Maybe I'm the one misunderstanding...240.20(B)(2)


----------



## joecaption (Nov 30, 2011)

The problum is you need a double poled breaker not two singles.


----------



## jproffer (Mar 12, 2005)

I guess I'm misunderstanding then. Fair enough. Had the reference wrong...240.15(B)...



> 240.15 Ungrounded Conductors.
> (A) Overcurrent Device Required. A fuse or an overcurrent
> trip unit of a circuit breaker shall be connected in
> series with each ungrounded conductor. A combination of a
> ...


I understand the red section....manually and automatically (I.E. - internally and externally, yes?)...

Doesn't the blue section override that as "otherwise permitted in ......"

Not arguing, simply asking


----------



## Techy (Mar 16, 2011)

jproffer said:


> I guess I'm misunderstanding then. Fair enough. Had the reference wrong...240.15(B)...
> 
> 
> 
> ...



you're correct, but the correct 'identified handle tie' will usually cost the same as or more than a standard current plug on circuit breaker.


I actually didn't know that exception was there, so i learned something today..


----------



## jproffer (Mar 12, 2005)

Thought maybe I was missing something...that happens 

Glad we got it cleared up.

That exception might be new in '11....not sure.


----------



## Toller (Jan 2, 2013)

jproffer said:


> :huh:
> 
> Maybe I'm the one misunderstanding...240.20(B)(2)


Interesting...
I can buy a package of 3 approved handle ties for $5 and use some 120v breakers I have no use for, or buy a 240v for $18.

Have to chew on that one.


----------



## mpoulton (Jul 23, 2009)

jproffer said:


> I guess I'm misunderstanding then. Fair enough. Had the reference wrong...240.15(B)...
> 
> 
> 
> ...


How many single pole breakers are rated 120/240V? Aren't "slash rated" single pole breakers fairly uncommon for residential panels?

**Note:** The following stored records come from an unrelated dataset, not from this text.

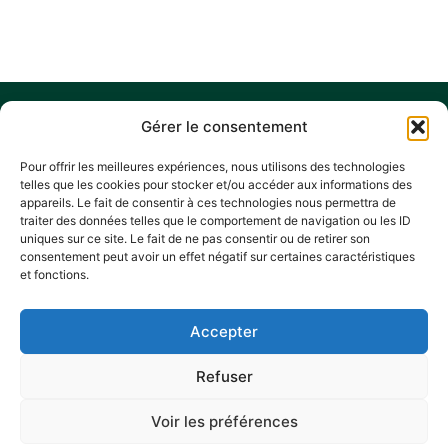
Gérer le consentement
Pour offrir les meilleures expériences, nous utilisons des technologies
telles que les cookies pour stocker et/ou accéder aux informations des
appareils. Le fait de consentir à ces technologies nous permettra de
traiter des données telles que le comportement de navigation ou les ID
Nous contacter
uniques sur ce site. Le fait de ne pas consentir ou de retirer son
consentement peut avoir un effet négatif sur certaines caractéristiques
Hôtel de ville
et fonctions.
Place Charles De Gaulle,
45240 La Ferté Saint-Aubin
Accepter
02 38 64 83 81
Horaires d’ouverture
Refuser
Lundi, mercredi et vendredi :
de 9h à 11h45 et de 13h30 à 17h15
Voir les préférences
Mardi, jeudi et samedi :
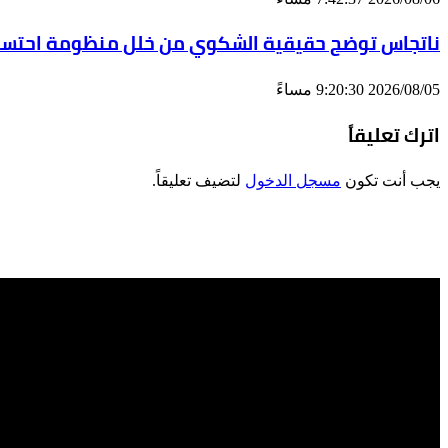
ناتجاس توضح حقيقية الشكوي من خلل منظومة احتساب
2026/08/05 9:20:30 مساءً
اترك تعليقاً
يجب أنت تكون
مسجل الدخول
لتضيف تعليقاً.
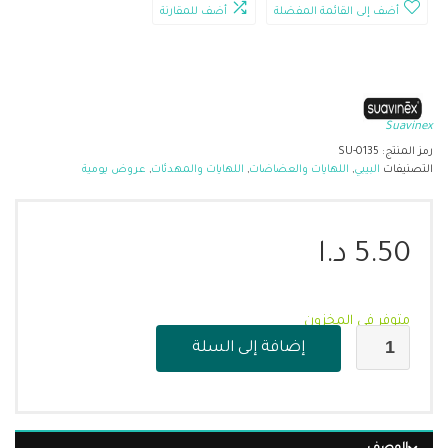
أضف إلى القائمة المفضلة
أضف للمقارنة
Suavinex
رمز المنتج:
SU-0135
التصنيفات
البيبي
,
اللهايات والعضاضات
,
اللهايات والمهدئات
,
عروض يومية
5.50
د.ا
متوفر في المخزون
إضافة إلى السلة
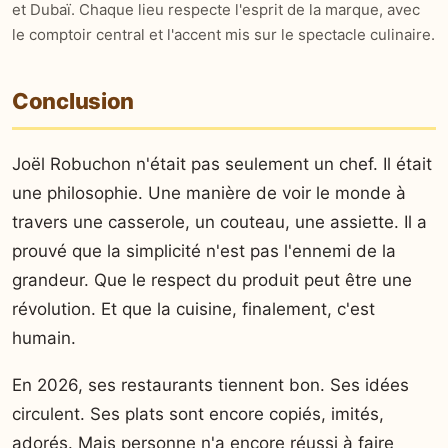
et Dubaï. Chaque lieu respecte l'esprit de la marque, avec
le comptoir central et l'accent mis sur le spectacle culinaire.
Conclusion
Joël Robuchon n'était pas seulement un chef. Il était
une philosophie. Une manière de voir le monde à
travers une casserole, un couteau, une assiette. Il a
prouvé que la simplicité n'est pas l'ennemi de la
grandeur. Que le respect du produit peut être une
révolution. Et que la cuisine, finalement, c'est
humain.
En 2026, ses restaurants tiennent bon. Ses idées
circulent. Ses plats sont encore copiés, imités,
adorés. Mais personne n'a encore réussi à faire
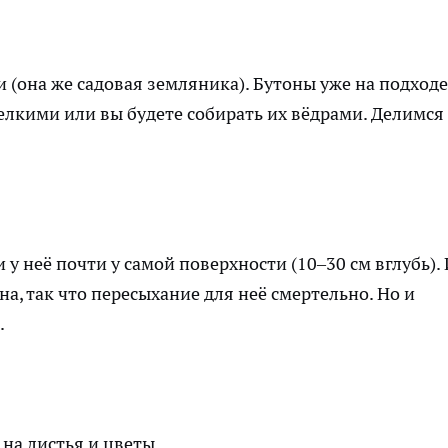
она же садовая земляника). Бутоны уже на подходе
мелкими или вы будете собирать их вёдрами. Делимся
 неё почти у самой поверхности (10–30 см вглубь). 
на, так что пересыхание для неё смертельно. Но и
.
е на листья и цветы.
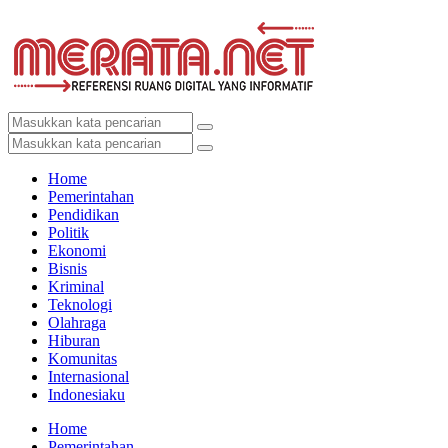
Home
Pemerintahan
Pendidikan
Politik
Ekonomi
Bisnis
Kriminal
Teknologi
Olahraga
Hiburan
Komunitas
Internasional
Indonesiaku
Home
Pemerintahan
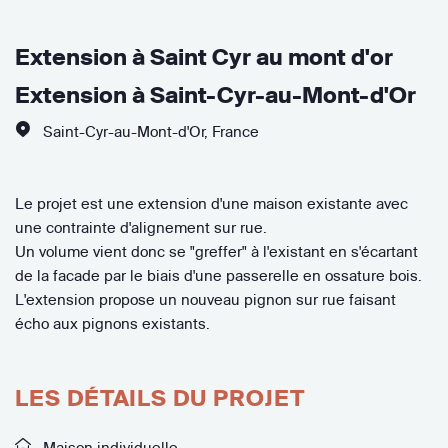
Extension à Saint Cyr au mont d'or
Extension à Saint-Cyr-au-Mont-d'Or
Saint-Cyr-au-Mont-d'Or
,
France
Le projet est une extension d'une maison existante avec
une contrainte d'alignement sur rue.
Un volume vient donc se "greffer" à l'existant en s'écartant
de la facade par le biais d'une passerelle en ossature bois.
L'extension propose un nouveau pignon sur rue faisant
écho aux pignons existants.
LES DÉTAILS DU PROJET
Maison individuelle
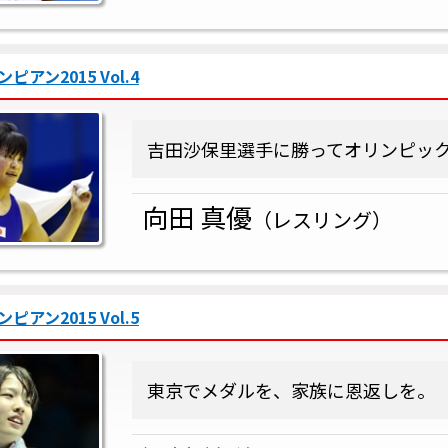
アン2015 Vol.4
吉田沙保里選手に勝ってオリンピッ
向田 真優
（レスリング）
アン2015 Vol.5
東京でメダルを、家族に恩返しを。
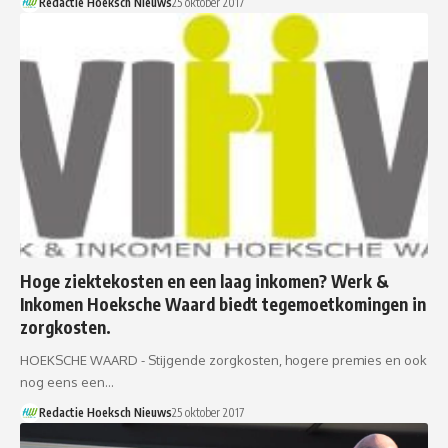
Redactie Hoeksch Nieuws
25 oktober 2017
Hoge ziektekosten en een laag inkomen? Werk &
Inkomen Hoeksche Waard biedt tegemoetkomingen in
zorgkosten.
HOEKSCHE WAARD - Stijgende zorgkosten, hogere premies en ook
nog eens een…
Redactie Hoeksch Nieuws
25 oktober 2017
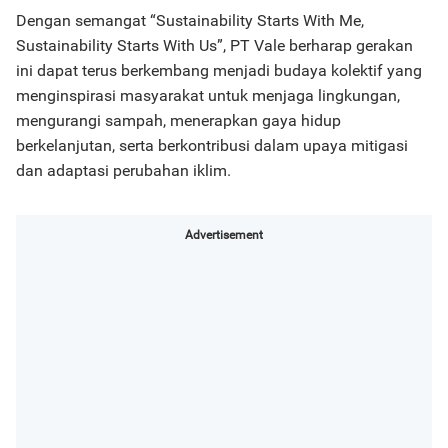
Dengan semangat “Sustainability Starts With Me,
Sustainability Starts With Us”, PT Vale berharap gerakan
ini dapat terus berkembang menjadi budaya kolektif yang
menginspirasi masyarakat untuk menjaga lingkungan,
mengurangi sampah, menerapkan gaya hidup
berkelanjutan, serta berkontribusi dalam upaya mitigasi
dan adaptasi perubahan iklim.
Advertisement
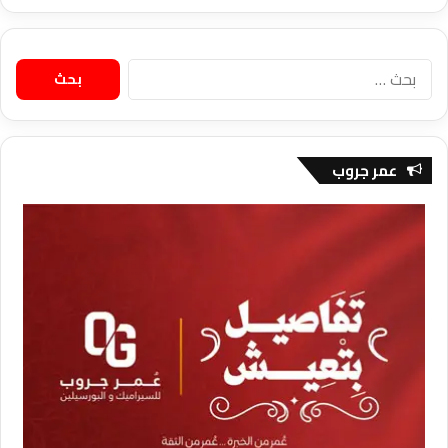
البحث
عن:
عمر جروب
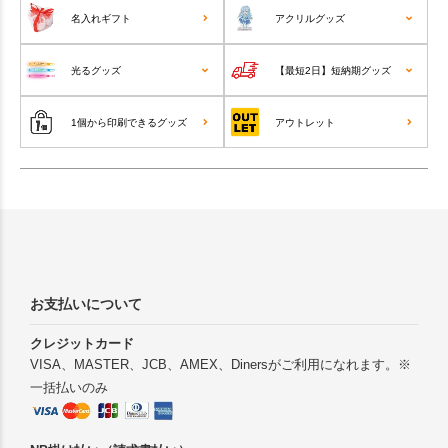
名入れギフト
アクリルグッズ
光るグッズ
【最短2日】短納期グッズ
1個から印刷できるグッズ
アウトレット
お支払いについて
クレジットカード
VISA、MASTER、JCB、AMEX、Dinersがご利用になれます。※
一括払いのみ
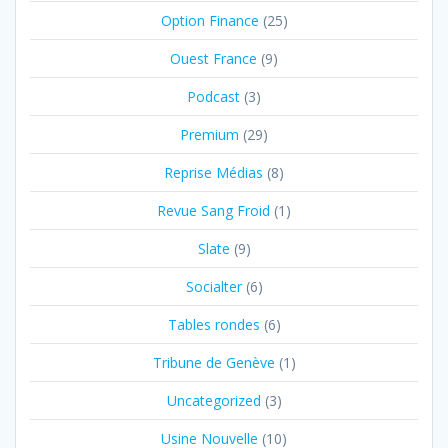
Option Finance
(25)
Ouest France
(9)
Podcast
(3)
Premium
(29)
Reprise Médias
(8)
Revue Sang Froid
(1)
Slate
(9)
Socialter
(6)
Tables rondes
(6)
Tribune de Genève
(1)
Uncategorized
(3)
Usine Nouvelle
(10)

EDIT: Nope, looks like almost all non-GFCI or AFCI breakers are slash rated. Is this exception a major change in the code? It looks like double pole breakers are no longer required in almost any residential application. A handle tie can be used instead. Weird.


----------



## jproffer (Mar 12, 2005)

I have no idea how common they are. I was just throwing that code reference into the conversation.


----------



## Techy (Mar 16, 2011)

mpoulton said:


> How many single pole breakers are rated 120/240V? Aren't "slash rated" single pole breakers fairly uncommon for residential panels?
> 
> EDIT: Nope, looks like almost all non-GFCI or AFCI breakers are slash rated. Is this exception a major change in the code? It looks like double pole breakers are no longer required in almost any residential application. A handle tie can be used instead. Weird.




exception exists at least as far back as the 2002 code.(240.20 prior to 08)


----------